Immune modulation of radiation therapy with Flt3 ligand

Project Summary This proposal is a unique collaboration between a small, but full capability biotechnology company and an academic institution specialized in radiation therapy. Stereotactic radiosurgery (SRS) is being frequently used to control macroscopic tumor in patients with limited metastases. The success of SRS in controlling macroscopic disease has generated enthusiasm in combining SRS with systemic agents, such as, cytotoxic chemotherapeutics and biologically targeted agents for the treatment of early metastatic cancer. The goal is to treat macroscopic tumor with SRS while systemic chemotherapy targets microscopic cancer cells. Among systemic therapeutics, immunotherapy has the potential to be integrated with RT to induce a tumor-specific immune response that could enable the body's own immune system to target residual and metastatic tumor cells that are not ablated after radiation therapy alone. Since radiation therapy results in the release of tumor associated antigens from the dying tumor cells, increasing the number and activity of professional antigen presenting cells such as dendritic cells could increase the induction of effective tumor immunity. We have shown that administration of Fms-like tyrosine kinase 3 ligand (Flt3L) significantly increases in the number of dendritic cells and synergizes with radiation therapy to improve survival in preclinical models of lung cancer and in preliminary results from a pilot human trial of patients with non-small cell lung cancer.
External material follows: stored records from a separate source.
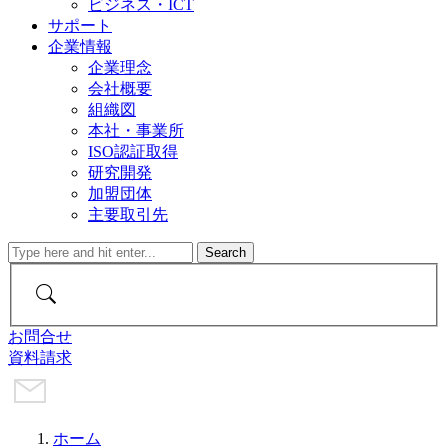
ビジネス・ICT
サポート
企業情報
企業理念
会社概要
組織図
本社・事業所
ISO認証取得
研究開発
加盟団体
主要取引先
お問合せ
資料請求
ホーム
This proposal aims to broaden these exciting findings by expanding the clinical experience to move the therapy towards commercialization for greater patient access. The proposal also includes introduction into the clinical trial of a dendritic cell activating antibody that targets CD40, a pathway that has been shown to synergize with Flt3L and radiation therapy. To support the clinical study, clinical grade Fltr3L and the CD40 agonist antibody will be manufactured.